On Israel, the Washington Post’s Opinion Page is an Echo Chamber

Over at the Washington Post, both sales, and views are down. As the Wall Street Journal, among other outlets, reported, the Post has “suffered a greater audience decline than some of its rivals.” Both the WSJ, as well as the Post itself have suggested that covering U.S. politics at the expense of other areas contributed to the drop. But perhaps there’s another contributing factor: predictability.

And nowhere is the Post more predictable than the op-eds it publishes on Israel. With a few notable exceptions, the opinions that the newspaper chooses to publish on the Jewish state are as expected as they are biased.

Indeed, in a mere seven-day span, the Post published two op-eds by the same author that, more or less, said the same thing.

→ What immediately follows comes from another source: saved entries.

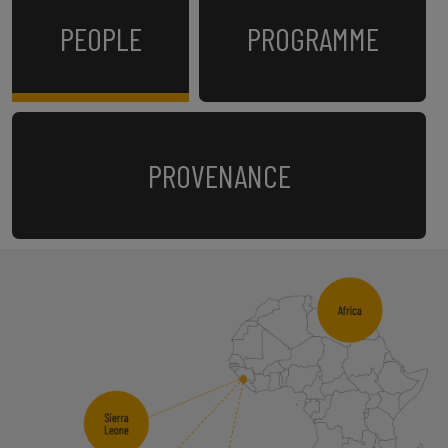
PEOPLE
PROGRAMME
PROVENANCE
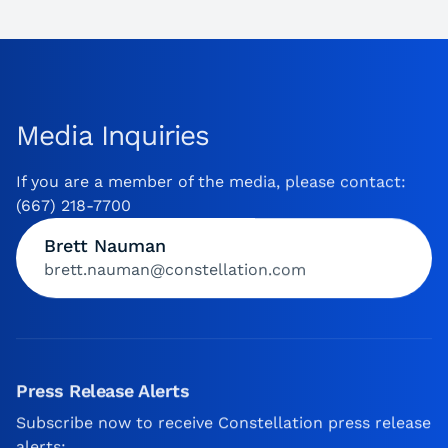
Media Inquiries
If you are a member of the media, please contact:
(667) 218-7700
Brett Nauman
brett.nauman@constellation.com
Press Release Alerts
Subscribe now to receive Constellation press release
alerts:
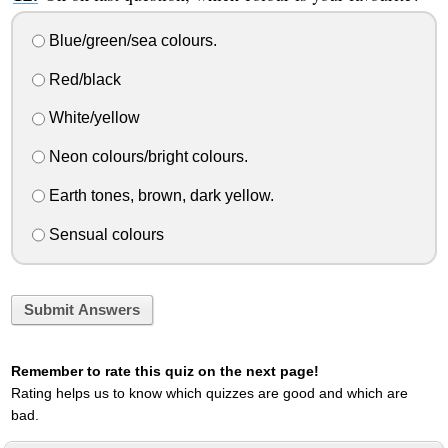
Blue/green/sea colours.
Red/black
White/yellow
Neon colours/bright colours.
Earth tones, brown, dark yellow.
Sensual colours
Submit Answers
Remember to rate this quiz on the next page!
Rating helps us to know which quizzes are good and which are
bad.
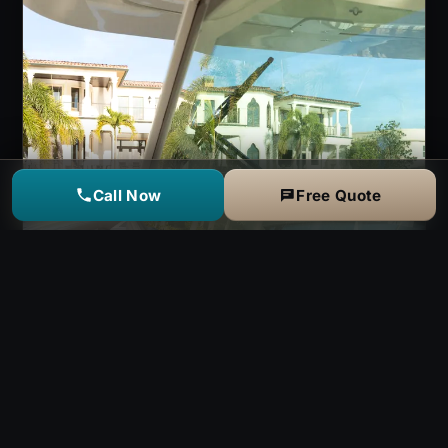
Call Now
Free Quote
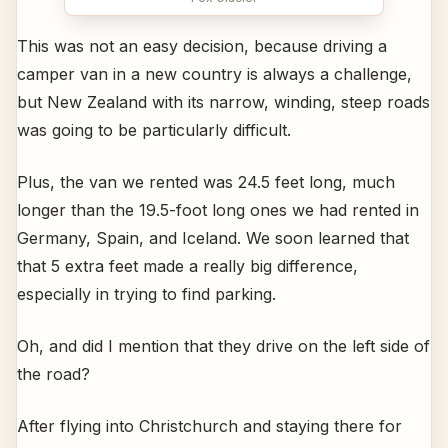
This was not an easy decision, because driving a
camper van in a new country is always a challenge,
but New Zealand with its narrow, winding, steep roads
was going to be particularly difficult.
Plus, the van we rented was 24.5 feet long, much
longer than the 19.5-foot long ones we had rented in
Germany, Spain, and Iceland. We soon learned that
that 5 extra feet made a really big difference,
especially in trying to find parking.
Oh, and did I mention that they drive on the left side of
the road?
After flying into Christchurch and staying there for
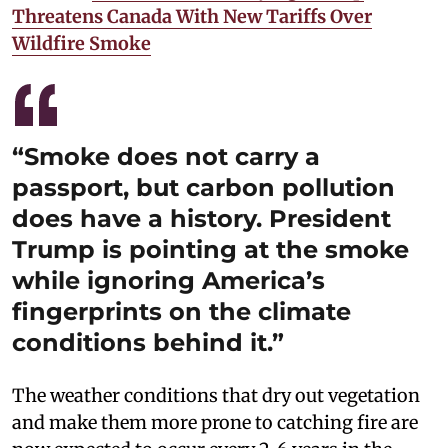
Threatens Canada With New Tariffs Over
Wildfire Smoke
“Smoke does not carry a
passport, but carbon pollution
does have a history. President
Trump is pointing at the smoke
while ignoring America’s
fingerprints on the climate
conditions behind it.”
The weather conditions that dry out vegetation
and make them more prone to catching fire are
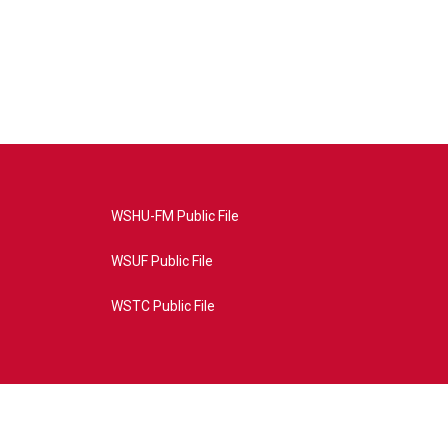
WSHU-FM Public File
WSUF Public File
WSTC Public File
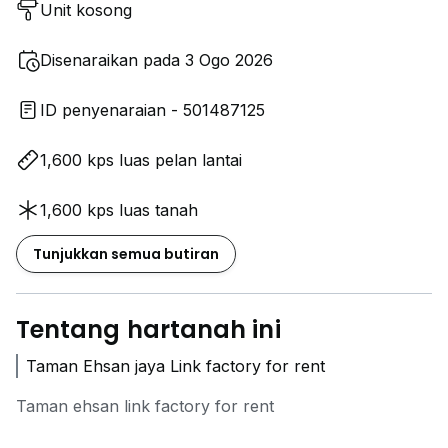
Unit kosong
Disenaraikan pada 3 Ogo 2026
ID penyenaraian - 501487125
1,600 kps luas pelan lantai
1,600 kps luas tanah
Tunjukkan semua butiran
Tentang hartanah ini
Taman Ehsan jaya Link factory for rent
Taman ehsan link factory for rent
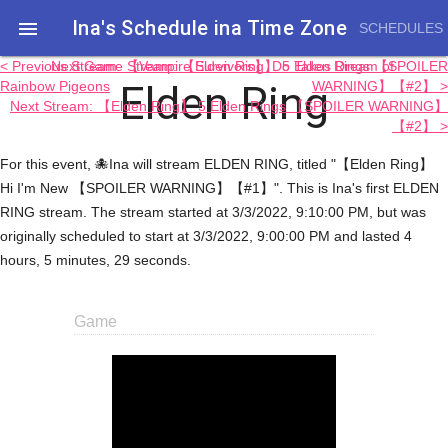
Ina's Schedule in​a Time Zone

SCHEDULES
< Previous Stream: 【Vampire Survivors】 Do Takos Dream of
Next Game Stream: 【Elden Ring】 5 Elden Rings 【SPOILER
Elden Ring
Rainbow Pigeons
WARNING】【#2】 >
Next Stream: 【Elden Ring】 5 Elden Rings 【SPOILER WARNING】
【#2】 >
For this event, 🐙Ina will stream ELDEN RING, titled "【Elden Ring】
Hi I'm New 【SPOILER WARNING】【#1】". This is Ina's first ELDEN
RING stream. The stream started at 3/3/2022, 9:10:00 PM, but was
originally scheduled to start at 3/3/2022, 9:00:00 PM and lasted 4
hours, 5 minutes, 29 seconds.
Game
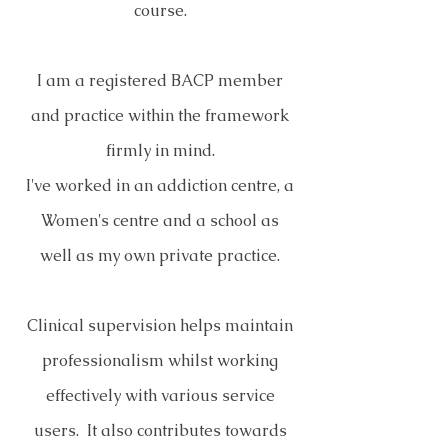
course.
I am a registered BACP member
and practice within the framework
firmly in mind.
I've worked in an addiction centre, a
Women's centre and a school as
well as my own private practice.
Clinical supervision helps maintain
professionalism whilst working
effectively with various service
users. It also contributes towards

On Dec. 14, 2021, the Washington Post’s Global Opinion page gave a platform to Gershom Gorenberg, an Israeli historian, journalist and author. Gorenberg writes frequently for the Post, as well as other publications like The Atlantic and The New York Times. And he almost always has the same fixation.

To Gorenberg, Israeli “settlements”—that is, Jewish homes built in the Jewish people’s ancestral homeland of Judea—are responsible for the lack of peace between Israelis and Palestinians. And attempts to single out the Jewish state for opprobrium should be minimized, not condemned.

Gorenberg’s views were on full display in his Dec. 14, 2021 Post op-ed, entitled “Israel just showed its strategy on settlement boycotts: Gaslighting.” Gorenberg, writing about the attempt by ice cream makers Ben and Jerry’s to boycott the Jewish state, opted for mockery:

“Somewhere on Israel’s list of foreign policy worries, below the Iranian nuclear threat, but still significant, is ice cream.”

In July 2021, Ben and Jerry’s Ice Cream announced that it would no longer sell its products in what it referred to as “Occupied Palestinian Territory.” The move was widely hailed by the antisemitic boycott, divestment and sanctions (BDS) movement, whose supporters include U.S.-designated terrorist groups like Hamas. And by referring to the West Bank (Judea and Samaria) as “occupied Palestinian territory” the company not only erases the Jewish people’s historical connection to the land, it prejudges an outcome that can only be determined by negotiations—negotiations which Palestinian leaders themselves have rejected time and again.

Perhaps the chairwoman of the board, Anurhada Mittal, influenced Ben and Jerry’s decision. Mittal heads the Oakland Institute, an organization which has published defenses of Hezbollah and Hamas, terrorist groups that call for Israel’s destruction and the mass murder of Jews.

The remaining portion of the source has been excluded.